/---

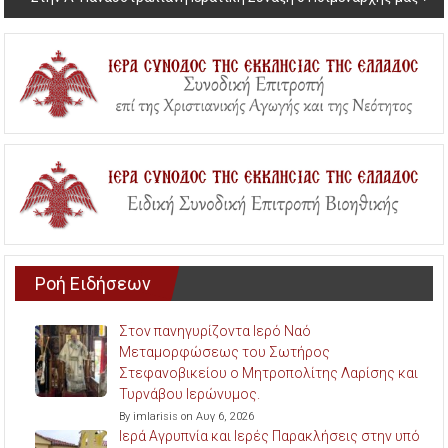
Ροή Ειδήσεων
Στον πανηγυρίζοντα Ιερό Ναό
Μεταμορφώσεως του Σωτήρος
Στεφανοβικείου ο Μητροπολίτης Λαρίσης και
Τυρνάβου Ιερώνυμος.
By imlarisis on Αυγ 6, 2026
Ιερά Αγρυπνία και Ιερές Παρακλήσεις στην υπό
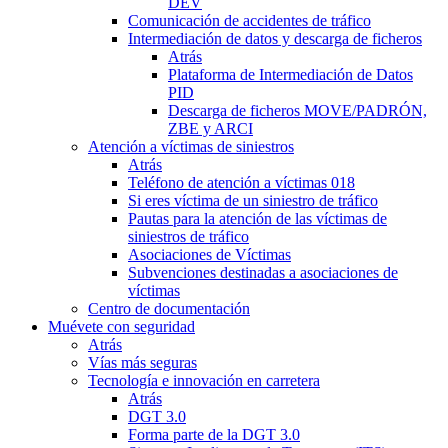
DEV
Comunicación de accidentes de tráfico
Intermediación de datos y descarga de ficheros
Atrás
Plataforma de Intermediación de Datos
PID
Descarga de ficheros MOVE/PADRÓN,
ZBE y ARCI
Atención a víctimas de siniestros
Atrás
Teléfono de atención a víctimas 018
Si eres víctima de un siniestro de tráfico
Pautas para la atención de las víctimas de
siniestros de tráfico
Asociaciones de Víctimas
Subvenciones destinadas a asociaciones de
víctimas
Centro de documentación
Muévete con seguridad
Atrás
Vías más seguras
Tecnología e innovación en carretera
Atrás
DGT 3.0
Forma parte de la DGT 3.0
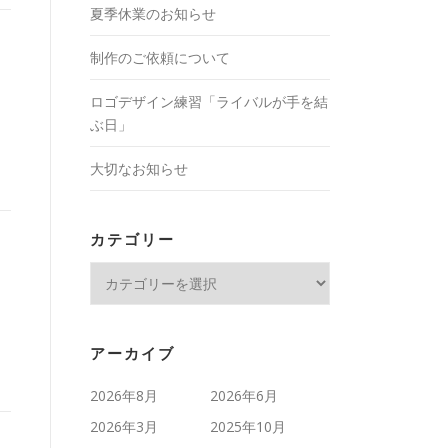
夏季休業のお知らせ
制作のご依頼について
ロゴデザイン練習「ライバルが手を結
ぶ日」
大切なお知らせ
カテゴリー
カ
テ
ゴ
リ
アーカイブ
ー
2026年8月
2026年6月
2026年3月
2025年10月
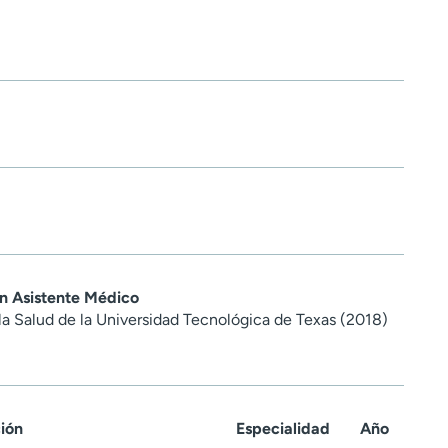
en Asistente Médico
la Salud de la Universidad Tecnológica de Texas (2018)
ción
Especialidad
Año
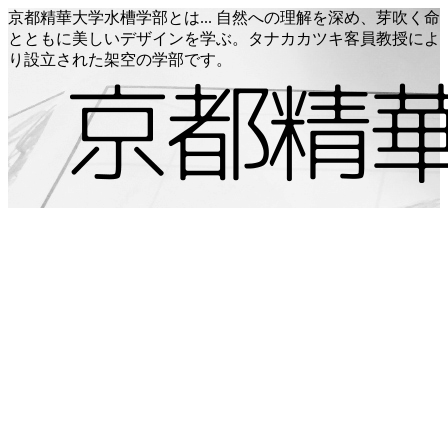
京都精華大学水槽学部とは... 自然への理解を深め、芽吹く命
とともに美しいデザインを学ぶ。タナカカツキ客員教授によ
り設立された架空の学部です。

\---

-- EXERCISE AIM --
The expected output is every entry above, character for character, with no pictures.

-- THE ANSWER --
Ροή Ειδήσεων
Στον πανηγυρίζοντα Ιερό Ναό
Μεταμορφώσεως του Σωτήρος
Στεφανοβικείου ο Μητροπολίτης Λαρίσης και
Τυρνάβου Ιερώνυμος.
By imlarisis on Αυγ 6, 2026
Ιερά Αγρυπνία και Ιερές Παρακλήσεις στην υπό
DEV
Comunicación de accidentes de tráfico
Intermediación de datos y descarga de ficheros
Atrás
Plataforma de Intermediación de Datos
PID
Descarga de ficheros MOVE/PADRÓN,
ZBE y ARCI
Atención a víctimas de siniestros
Atrás
Teléfono de atención a víctimas 018
Si eres víctima de un siniestro de tráfico
Pautas para la atención de las víctimas de
siniestros de tráfico
Asociaciones de Víctimas
Subvenciones destinadas a asociaciones de
víctimas
Centro de documentación
Muévete con seguridad
Atrás
Vías más seguras
Tecnología e innovación en carretera
Atrás
DGT 3.0
Forma parte de la DGT 3.0
夏季休業のお知らせ
制作のご依頼について
ロゴデザイン練習「ライバルが手を結
ぶ日」
大切なお知らせ
カテゴリー
カ
テ
ゴ
リ
アーカイブ
ー
2026年8月
2026年6月
2026年3月
2025年10月
en Asistente Médico
la Salud de la Universidad Tecnológica de Texas (2018)
ción
Especialidad
Año
京都精華大学水槽学部とは... 自然への理解を深め、芽吹く命
とともに美しいデザインを学ぶ。タナカカツキ客員教授によ
り設立された架空の学部です。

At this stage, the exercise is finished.